Source data.
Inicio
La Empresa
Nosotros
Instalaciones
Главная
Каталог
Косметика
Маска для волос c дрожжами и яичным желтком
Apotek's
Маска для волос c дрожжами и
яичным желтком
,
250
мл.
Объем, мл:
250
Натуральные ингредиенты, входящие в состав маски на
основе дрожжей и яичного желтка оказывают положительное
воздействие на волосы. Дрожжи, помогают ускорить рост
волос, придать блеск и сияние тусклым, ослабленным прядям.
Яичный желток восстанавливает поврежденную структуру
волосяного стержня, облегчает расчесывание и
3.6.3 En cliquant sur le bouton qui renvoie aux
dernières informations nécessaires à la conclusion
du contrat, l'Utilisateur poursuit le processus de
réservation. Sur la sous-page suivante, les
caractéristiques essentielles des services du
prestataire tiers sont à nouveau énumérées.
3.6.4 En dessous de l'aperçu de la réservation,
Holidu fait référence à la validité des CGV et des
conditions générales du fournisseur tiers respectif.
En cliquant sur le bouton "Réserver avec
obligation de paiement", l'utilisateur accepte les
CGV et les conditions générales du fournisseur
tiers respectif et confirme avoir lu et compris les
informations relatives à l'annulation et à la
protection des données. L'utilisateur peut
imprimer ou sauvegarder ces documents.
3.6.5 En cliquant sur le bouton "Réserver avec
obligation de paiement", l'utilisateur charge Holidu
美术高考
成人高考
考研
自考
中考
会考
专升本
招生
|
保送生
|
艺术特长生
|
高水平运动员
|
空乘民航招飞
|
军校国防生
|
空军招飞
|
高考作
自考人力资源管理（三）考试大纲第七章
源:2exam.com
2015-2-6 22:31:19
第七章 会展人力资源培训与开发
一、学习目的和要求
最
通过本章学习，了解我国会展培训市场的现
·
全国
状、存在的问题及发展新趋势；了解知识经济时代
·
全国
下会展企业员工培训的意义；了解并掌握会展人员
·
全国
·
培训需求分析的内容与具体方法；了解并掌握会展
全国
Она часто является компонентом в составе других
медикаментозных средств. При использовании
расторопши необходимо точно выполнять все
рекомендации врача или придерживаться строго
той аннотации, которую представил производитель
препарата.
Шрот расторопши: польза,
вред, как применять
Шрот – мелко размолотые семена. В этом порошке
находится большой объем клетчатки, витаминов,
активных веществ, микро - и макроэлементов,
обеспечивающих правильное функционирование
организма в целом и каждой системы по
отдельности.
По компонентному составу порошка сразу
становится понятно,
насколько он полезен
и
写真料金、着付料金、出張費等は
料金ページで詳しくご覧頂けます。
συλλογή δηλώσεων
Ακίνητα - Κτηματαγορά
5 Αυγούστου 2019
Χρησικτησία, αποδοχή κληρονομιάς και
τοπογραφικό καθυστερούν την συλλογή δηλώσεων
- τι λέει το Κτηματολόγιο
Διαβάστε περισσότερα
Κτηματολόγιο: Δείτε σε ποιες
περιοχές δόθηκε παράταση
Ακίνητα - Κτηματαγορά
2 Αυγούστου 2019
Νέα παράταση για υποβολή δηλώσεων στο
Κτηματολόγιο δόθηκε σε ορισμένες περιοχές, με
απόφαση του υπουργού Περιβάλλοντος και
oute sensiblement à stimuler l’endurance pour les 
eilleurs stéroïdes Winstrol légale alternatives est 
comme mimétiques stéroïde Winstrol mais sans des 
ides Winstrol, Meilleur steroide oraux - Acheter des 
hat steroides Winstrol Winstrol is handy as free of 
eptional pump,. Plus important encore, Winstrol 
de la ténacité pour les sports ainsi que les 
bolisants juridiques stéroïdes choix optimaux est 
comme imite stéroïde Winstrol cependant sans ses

Exercise description. The response must consist of all the data, reproduced without alteration.

Your response.
Inicio
La Empresa
Nosotros
Instalaciones
Главная
Каталог
Косметика
Маска для волос c дрожжами и яичным желтком
Apotek's
Маска для волос c дрожжами и
яичным желтком
,
250
мл.
Объем, мл:
250
Натуральные ингредиенты, входящие в состав маски на
основе дрожжей и яичного желтка оказывают положительное
воздействие на волосы. Дрожжи, помогают ускорить рост
волос, придать блеск и сияние тусклым, ослабленным прядям.
Яичный желток восстанавливает поврежденную структуру
волосяного стержня, облегчает расчесывание и
3.6.3 En cliquant sur le bouton qui renvoie aux
dernières informations nécessaires à la conclusion
du contrat, l'Utilisateur poursuit le processus de
réservation. Sur la sous-page suivante, les
caractéristiques essentielles des services du
prestataire tiers sont à nouveau énumérées.
3.6.4 En dessous de l'aperçu de la réservation,
Holidu fait référence à la validité des CGV et des
conditions générales du fournisseur tiers respectif.
En cliquant sur le bouton "Réserver avec
obligation de paiement", l'utilisateur accepte les
CGV et les conditions générales du fournisseur
tiers respectif et confirme avoir lu et compris les
informations relatives à l'annulation et à la
protection des données. L'utilisateur peut
imprimer ou sauvegarder ces documents.
3.6.5 En cliquant sur le bouton "Réserver avec
obligation de paiement", l'utilisateur charge Holidu
美术高考
成人高考
考研
自考
中考
会考
专升本
招生
|
保送生
|
艺术特长生
|
高水平运动员
|
空乘民航招飞
|
军校国防生
|
空军招飞
|
高考作
自考人力资源管理（三）考试大纲第七章
源:2exam.com
2015-2-6 22:31:19
第七章 会展人力资源培训与开发
一、学习目的和要求
最
通过本章学习，了解我国会展培训市场的现
·
全国
状、存在的问题及发展新趋势；了解知识经济时代
·
全国
下会展企业员工培训的意义；了解并掌握会展人员
·
全国
·
培训需求分析的内容与具体方法；了解并掌握会展
全国
Она часто является компонентом в составе других
медикаментозных средств. При использовании
расторопши необходимо точно выполнять все
рекомендации врача или придерживаться строго
той аннотации, которую представил производитель
препарата.
Шрот расторопши: польза,
вред, как применять
Шрот – мелко размолотые семена. В этом порошке
находится большой объем клетчатки, витаминов,
активных веществ, микро - и макроэлементов,
обеспечивающих правильное функционирование
организма в целом и каждой системы по
отдельности.
По компонентному составу порошка сразу
становится понятно,
насколько он полезен
и
写真料金、着付料金、出張費等は
料金ページで詳しくご覧頂けます。
συλλογή δηλώσεων
Ακίνητα - Κτηματαγορά
5 Αυγούστου 2019
Χρησικτησία, αποδοχή κληρονομιάς και
τοπογραφικό καθυστερούν την συλλογή δηλώσεων
- τι λέει το Κτηματολόγιο
Διαβάστε περισσότερα
Κτηματολόγιο: Δείτε σε ποιες
περιοχές δόθηκε παράταση
Ακίνητα - Κτηματαγορά
2 Αυγούστου 2019
Νέα παράταση για υποβολή δηλώσεων στο
Κτηματολόγιο δόθηκε σε ορισμένες περιοχές, με
απόφαση του υπουργού Περιβάλλοντος και
oute sensiblement à stimuler l’endurance pour les 
eilleurs stéroïdes Winstrol légale alternatives est 
comme mimétiques stéroïde Winstrol mais sans des 
ides Winstrol, Meilleur steroide oraux - Acheter des 
hat steroides Winstrol Winstrol is handy as free of 
eptional pump,. Plus important encore, Winstrol 
de la ténacité pour les sports ainsi que les 
bolisants juridiques stéroïdes choix optimaux est 
comme imite stéroïde Winstrol cependant sans ses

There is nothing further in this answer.